Report released evaluating the right to counsel in rural Nevada
Pleading the Sixth: Remote population centers across great geographic expanses, a paucity of attorneys, limited social services, almost no public transportation, restricted tax bases, and non-lawyer judges in misdemeanor courts, are just some of the problems states often face while trying to provide effective public defense services in rural America. These problems are exacerbated in rural Nevada, where only 333,373 people reside over an area that is larger than all but ten states. Add to that a troubled history causing local governments to distrust state government regarding provision of the right to counsel, political polarization of urban and rural viewpoints, and a state supreme court trying to remedy structural right to counsel deficiencies but constrained by separation of powers, and you have some of the most intractable indigent defense issues we have encountered. The 6AC details it all in a new report and updates you on the prospects for reform.
On September 4, 2018, the Sixth Amendment Center delivered the report, The Right to Counsel in Rural Nevada: Evaluation of Indigent Defense Services, to the Nevada Legislative Counsel Bureau. The report details for the first time how indigent defense services are provided in every trial level court outside of Clark County (Las Vegas) and Washoe County (Reno), collectively referred to in Nevada as the “rural counties,” and then assesses those services against prevailing standards and Sixth Amendment case law.

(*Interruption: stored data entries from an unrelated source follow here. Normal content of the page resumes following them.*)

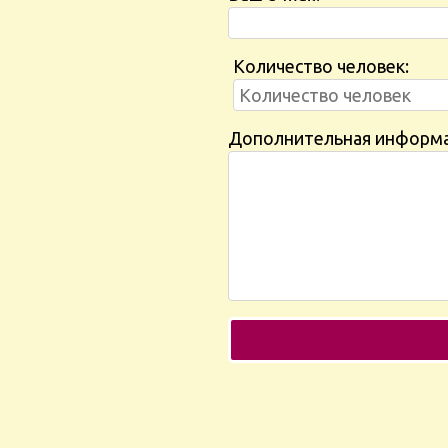
Количество человек:
Дополнительная информ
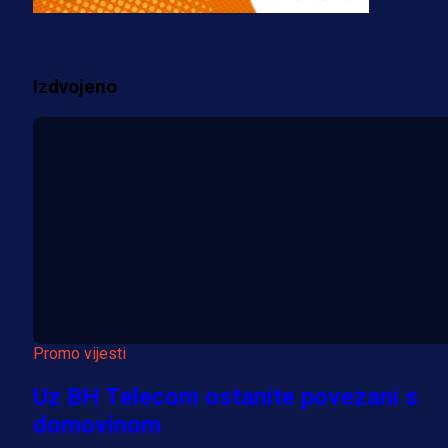
prostorije FK Borac!
2 sedmica 2 dan
Izdvojeno
Više vijesti
Promo vijesti
Uz BH Telecom ostanite povezani s
domovinom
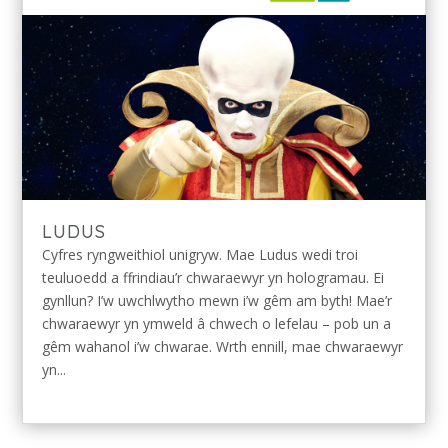
LUDUS
Cyfres ryngweithiol unigryw. Mae Ludus wedi troi
teuluoedd a ffrindiau’r chwaraewyr yn hologramau. Ei
gynllun? I’w uwchlwytho mewn i’w gêm am byth! Mae’r
chwaraewyr yn ymweld â chwech o lefelau – pob un a
gêm wahanol i’w chwarae. Wrth ennill, mae chwaraewyr
yn...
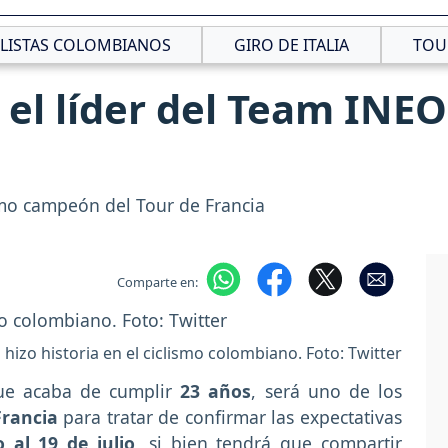
CLISTAS COLOMBIANOS
GIRO DE ITALIA
TOU
 el líder del Team INEO
omo campeón del Tour de Francia
Comparte en:
hizo historia en el ciclismo colombiano. Foto: Twitter
ue acaba de cumplir
23 años
, será uno de los
Francia
para tratar de confirmar las expectativas
o al 19 de julio
, si bien tendrá que compartir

The report finds that there are longstanding, deep-rooted problems in the rural courts, including: a dearth of public defense data, especially regarding caseloads; a prevalence of fixed fee contracts; a pervasive lack of independence of the defense function from undue political and judicial interference; and the failure to appoint attorneys early enough in the criminal process. The municipal courts in Nevada are a cause of particular concern where some judges chill the right to counsel by informing defendants that they will be charged for the cost of their representation.

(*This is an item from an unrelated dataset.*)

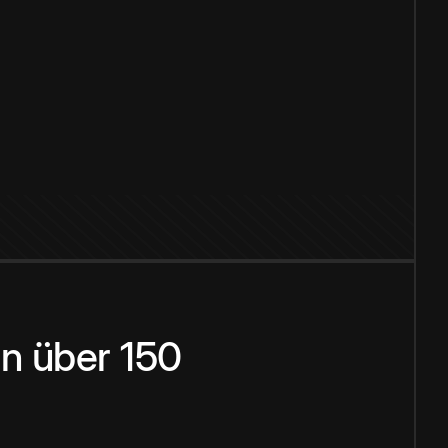
n über 150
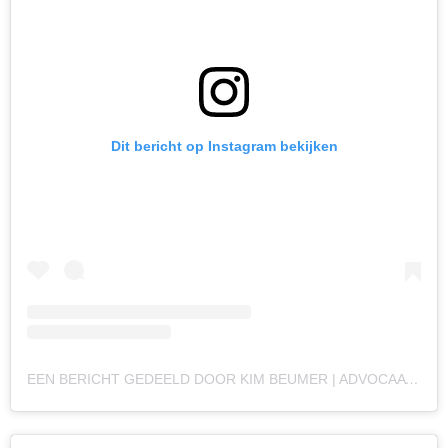
Dit bericht op Instagram bekijken
EEN BERICHT GEDEELD DOOR KIM BEUMER | ADVOCAAT (@MEESTERKIMBEUMER)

The evaluation was conducted on behalf of the Nevada Right to Counsel Commission (NRTCC), a study commission created by the 2017 legislature as a compromise after more comprehensive reforms stalled. Based in large part on the recommendations in the report, the NRTCC adopted its own legislative priorities.
We will explain it all.
Indigent defense in rural Nevada
Nevada has 16 counties and the one independent city of Carson City that is the state’s capital. For the purposes of this post we refer to a total of 17 counties. Two of the counties are markedly urban. Clark County includes Las Vegas and has a county population of 2,204,079. Washoe County includes Reno and has a county population of 460,587. Together, these two urban counties constitute nearly 89% of Nevada’s total population of 2,998,039, but they cover only 13% of the state’s geography. The other 87% of Nevada’s vast 109,781 square miles makes up the 15 counties that are home to only 11% of all Nevadans.
Only Clark County and Washoe County, each with a population of 100,000 or more, are required to have a county funded public defender office with a full-time public defender. All of the other counties may have a public defender office if they wish and their public defender does not have to be a full-time employee, i.e. the county can enter into a contract with a private attorney to serve as the public defender on a part-time basis.
Only the three rural counties of Elko, Humboldt, and Pershing have a county funded and administered public defender office, furnished and equipped at government expense and staffed by full-time government employees who receive a salary and benefits. Churchill, Douglas, Esmeralda, Eureka, Lander, Lincoln, Lyon, Mineral, Nye, and White Pine counties instead provide right to counsel services by contracting with private attorneys for a fixed annual fee and out of which the attorney must provide all overhead necessary to serve as an attorney. In many instances, these contract attorneys are also responsible for paying for much of the case-related expenses that are necessary to the defense of the indigent defendants whom they are appointed to represent.
If a county does not have a public defender office in some form, then the state public defender provides indigent representation in that county. Only Carson City and Storey County remain in the state public defender system. The counties in which the state public defender office provides trial level services must pay the state for those services in an amount assessed by the legislature in each biennial session, which since 1991 has been 100% of the estimated cost of trial level services. The state provides the funding for appeals handled by the state public defender office in all counties other than Clark and Washoe and for post-conviction statewide.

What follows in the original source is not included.